• **Exercise requirements**:
An exact transcription of the records is required, minus any images.

• **Source material**:
- - -

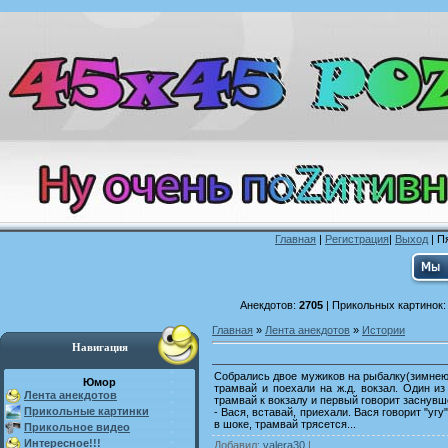
Главная
|
Регистрация
|
Выход
| П
Анекдотов:
2705
| Прикольных картинок
Главная
»
Лента анекдотов
»
Истории
Навигация
Собрались двое мужиков на рыбалку(зимнею).
Юмор
трамвай и поехали на ж.д. вокзал. Один и
Лента анекдотов
трамвай к вокзалу и первый говорит заснувш
Прикольные картинки
- Вася, вставай, приехали. Вася говорит "угу
в шоке, трамвай трясется...
Прикольное видео
Интересное!!!
Добавил
:
valera30
|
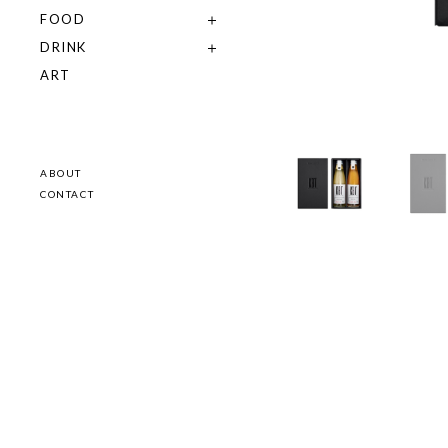
FOOD
DRINK
ART
ABOUT
CONTACT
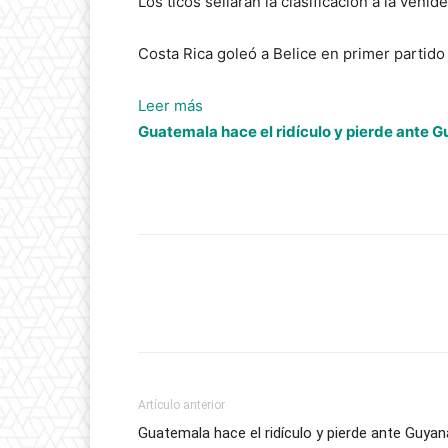
Los ticos sellarán la clasificación a la ven
Costa Rica goleó a Belice en primer partido 
:
Leer más
Costa
Guatemala hace el ridículo y pierde ante G
Rica
goleó
a
Belice
en
primer
partido
oficial
de
“Piojo”
Artículo anterior
Herrera
Guatemala hace el ridículo y pierde ante Guyan
y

- - -

• **Result for this exercise**:
Главная
|
Регистрация
|
Выход
| П
Анекдотов:
2705
| Прикольных картинок
Главная
»
Лента анекдотов
»
Истории
Навигация
Собрались двое мужиков на рыбалку(зимнею).
Юмор
трамвай и поехали на ж.д. вокзал. Один и
Лента анекдотов
трамвай к вокзалу и первый говорит заснувш
Прикольные картинки
- Вася, вставай, приехали. Вася говорит "угу
в шоке, трамвай трясется...
Прикольное видео
Интересное!!!
Добавил
:
valera30
|
FOOD
DRINK
ART
ABOUT
CONTACT
Los ticos sellarán la clasificación a la ven
Costa Rica goleó a Belice en primer partido 
:
Leer más
Costa
Guatemala hace el ridículo y pierde ante G
Rica
goleó
a
Belice
en
primer
partido
oficial
de
“Piojo”
Artículo anterior
Herrera
Guatemala hace el ridículo y pierde ante Guyan
y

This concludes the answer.